Coca-Cola swings for the fences with its purchase of sports drink producer Bodyarmor, but will this prove to be a home run for investors?
Nov. 3, 2021
On Monday, Coca-Cola (NYSE: KO) announced a full purchase of sports drink manufacturer Bodyarmor. The deal cost $5.6 billion and is the largest brand acquisition the company has ever made, topping its $4.9 billion purchase of Costa Coffee in 2019.
The company had previously bought a 15% stake in Bodyarmor and made its intentions to purchase clear with a pre-acquisition filing in February.
Why does this matter to investors?
Bodyarmor is now the second-largest producer in the sports drink market. It recently passed Coca-Cola’s own Powerade, but both still lag far behind the market leader Gatorade. The PepsiCo product commands roughly 70% of the market share so Coca-Cola will be hoping this purchase can help them close the gap and establish a semblance of dominance within the very lucrative market.
Bodyarmor has done exceptional work to position itself as a healthier option in the sports drinks market. Now, with Coca-Cola’s wide distribution network and considerable spending power, the brand has the potential to expand rapidly. This should all bode well for investors, as the company looks to grow its portfolio of beverage offerings worldwide.
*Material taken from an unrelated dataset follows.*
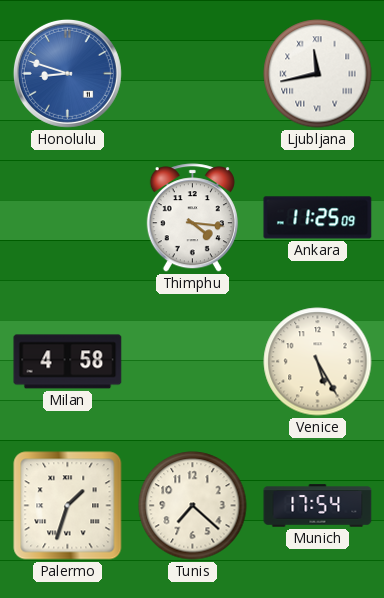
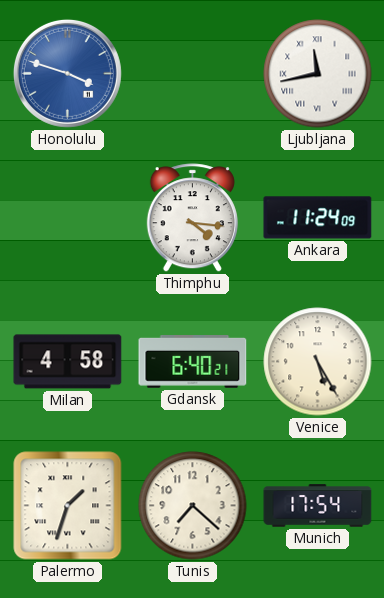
Honolulu: 8:48 -> 3:48
Ankara: 11:25 -> 11:24
Gdansk: none -> 6:40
So should I buy Coca-Cola stock?
Coca-Cola typically represents a strong, stable stock that can be held long-term. This acquisition does little to change that and, if anything, strengthens the company’s position as one of the market leaders in the beverage world. Investors should feel confident about the company’s future prospects and should welcome the news of this purchase as a sign of a continued dedication to growth.